Se a distribuidora do filme, Pandora, estiver esperando o mesmo sucesso que obteve com a também animação francesa As Bicicletas de Belleville (que ficou um ano em cartaz em São Paulo), talvez vá se decepcionar. Não que A Profecia dos Sapos seja ruim, mas é difícil imaginar esse filme despertando interesse do grande público.
Uma família nada convencional, moradora de uma fazenda, é o ponto de partida do roteiro. Tom é um garoto que perdeu os pais na guerra. Desde então, foi adotado por um velho marinheiro balofo a quem chama de Vovô, e a mulher dele, uma negra oriunda de uma colônia francesa, a quem chama de Mamãe. Quando um casal de amigos responsável pelo zoológico viaja, eles deixam a menina Lili para o casal tomar conta.
Os sapos da lagoa contam para as duas crianças que pressentem uma chuva de 40 dias e 40 noites. Graças às suas características, os anfíbios confessam que são os únicos que poderão sobreviver à inundação. Mas isso não impede o velho marinheiro de salvar os animais do zôo e, com os outros três humanos, se refugiar numa espécie de torre da fazenda, que fica à deriva durante o dilúvio e depois também, esperando pela água baixar.

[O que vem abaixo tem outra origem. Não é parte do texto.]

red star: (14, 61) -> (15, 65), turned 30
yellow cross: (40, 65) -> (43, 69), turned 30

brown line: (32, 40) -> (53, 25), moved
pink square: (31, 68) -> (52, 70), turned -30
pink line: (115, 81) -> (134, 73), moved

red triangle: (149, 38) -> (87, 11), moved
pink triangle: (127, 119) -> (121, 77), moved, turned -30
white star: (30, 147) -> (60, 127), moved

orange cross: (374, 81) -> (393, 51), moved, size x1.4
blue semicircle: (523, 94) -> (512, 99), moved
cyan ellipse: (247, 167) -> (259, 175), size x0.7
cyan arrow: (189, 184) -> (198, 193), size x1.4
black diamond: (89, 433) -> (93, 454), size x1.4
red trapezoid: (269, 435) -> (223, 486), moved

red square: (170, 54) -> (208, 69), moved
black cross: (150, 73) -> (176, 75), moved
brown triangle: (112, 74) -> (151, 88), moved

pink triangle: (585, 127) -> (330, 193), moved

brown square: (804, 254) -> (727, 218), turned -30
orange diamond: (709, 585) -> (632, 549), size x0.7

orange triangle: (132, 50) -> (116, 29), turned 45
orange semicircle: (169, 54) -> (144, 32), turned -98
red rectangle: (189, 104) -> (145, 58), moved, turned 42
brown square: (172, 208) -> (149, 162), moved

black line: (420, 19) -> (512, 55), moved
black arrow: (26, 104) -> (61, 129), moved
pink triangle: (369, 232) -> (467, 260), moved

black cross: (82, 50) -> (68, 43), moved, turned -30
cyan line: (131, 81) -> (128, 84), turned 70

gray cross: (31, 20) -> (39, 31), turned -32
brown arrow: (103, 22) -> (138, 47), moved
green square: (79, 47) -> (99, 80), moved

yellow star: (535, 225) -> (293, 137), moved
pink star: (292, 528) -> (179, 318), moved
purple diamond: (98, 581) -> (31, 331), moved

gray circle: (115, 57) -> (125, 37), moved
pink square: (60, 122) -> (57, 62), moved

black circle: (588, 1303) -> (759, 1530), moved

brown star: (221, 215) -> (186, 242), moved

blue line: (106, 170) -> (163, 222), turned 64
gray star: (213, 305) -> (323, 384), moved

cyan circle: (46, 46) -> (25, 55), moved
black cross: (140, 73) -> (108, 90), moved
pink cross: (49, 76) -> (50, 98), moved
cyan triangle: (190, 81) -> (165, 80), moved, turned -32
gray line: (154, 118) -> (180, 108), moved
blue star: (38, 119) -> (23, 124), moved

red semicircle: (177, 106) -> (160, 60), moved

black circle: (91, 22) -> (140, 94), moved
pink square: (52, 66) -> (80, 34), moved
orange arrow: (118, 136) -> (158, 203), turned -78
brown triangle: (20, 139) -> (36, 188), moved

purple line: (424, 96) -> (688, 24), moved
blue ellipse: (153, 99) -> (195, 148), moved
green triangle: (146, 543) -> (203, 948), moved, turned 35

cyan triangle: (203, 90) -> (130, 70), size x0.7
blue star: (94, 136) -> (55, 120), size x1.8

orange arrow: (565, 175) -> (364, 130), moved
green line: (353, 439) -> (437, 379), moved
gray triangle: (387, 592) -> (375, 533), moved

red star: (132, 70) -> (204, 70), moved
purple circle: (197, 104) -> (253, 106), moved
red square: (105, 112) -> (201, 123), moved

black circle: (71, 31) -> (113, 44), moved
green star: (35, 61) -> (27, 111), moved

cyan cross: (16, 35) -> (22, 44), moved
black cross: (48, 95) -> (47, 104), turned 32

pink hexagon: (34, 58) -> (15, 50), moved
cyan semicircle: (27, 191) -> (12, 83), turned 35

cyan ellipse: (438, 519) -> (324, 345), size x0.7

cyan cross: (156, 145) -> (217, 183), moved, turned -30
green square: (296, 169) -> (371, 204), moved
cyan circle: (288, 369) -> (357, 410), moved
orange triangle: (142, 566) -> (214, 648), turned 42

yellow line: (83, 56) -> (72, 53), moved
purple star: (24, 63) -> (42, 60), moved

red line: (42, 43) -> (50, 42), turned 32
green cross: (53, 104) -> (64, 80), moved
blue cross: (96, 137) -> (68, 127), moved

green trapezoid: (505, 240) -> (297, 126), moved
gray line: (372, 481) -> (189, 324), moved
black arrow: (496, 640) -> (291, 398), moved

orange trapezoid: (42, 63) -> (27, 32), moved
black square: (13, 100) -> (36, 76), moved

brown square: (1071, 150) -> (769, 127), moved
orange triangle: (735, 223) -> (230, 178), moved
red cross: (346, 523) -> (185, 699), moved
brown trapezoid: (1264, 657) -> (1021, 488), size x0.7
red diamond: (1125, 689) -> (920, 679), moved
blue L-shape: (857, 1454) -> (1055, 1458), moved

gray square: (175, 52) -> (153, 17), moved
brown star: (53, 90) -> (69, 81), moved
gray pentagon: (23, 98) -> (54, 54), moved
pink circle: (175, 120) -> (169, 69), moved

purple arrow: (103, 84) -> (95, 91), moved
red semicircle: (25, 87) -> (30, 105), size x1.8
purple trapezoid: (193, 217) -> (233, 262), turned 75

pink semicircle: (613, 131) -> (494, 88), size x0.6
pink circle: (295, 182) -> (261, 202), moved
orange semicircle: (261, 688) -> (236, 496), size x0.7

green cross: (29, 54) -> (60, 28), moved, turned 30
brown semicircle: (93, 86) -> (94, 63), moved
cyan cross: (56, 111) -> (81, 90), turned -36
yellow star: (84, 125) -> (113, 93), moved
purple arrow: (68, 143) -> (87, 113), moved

Diferente dos animais da Disney, os animais desse filme também são fofinhos e falantes, mas agem e pensam mais como animais do que como humanos. A primeira grande dificuldade que os humanos vão enfrentar é impedir que os carnívoros, como o tigre e o leão, se alimentem dos outros, como as galinhas e leitões, as presas mais cobiçadas.
Alimentando a todos com batatas, o velho marujo consegue estabelecer uma sociedade igualitária entre os humanos e a bicharada – suspendendo as leis da natureza até segunda ordem. Essa utopia socialista vai bem até o aparecimento de um elemento estranho, que coloca o caos nessa ordem ao tomar o poder.
Essa fábula política – com ecos da Revolução dos Bichos, do escritor inglês George Orwell – só poderia ter sido concebida pelo cinema europeu. O filme mostra coisas que uma típica animação norte-americana jamais mostraria, como dois insetos copulando ou os genitais de um animal. Claro que nada beira a vulgaridade, e tem uma raison d’être, nesse filme francês.
Longe da histeria e perfeccionismo de filmes como Os Incríveis, essa arca de Noé contemporânea é uma animação cartunesca e artesanal, que talvez custe a encontrar o seu público, mas pode ser descoberta.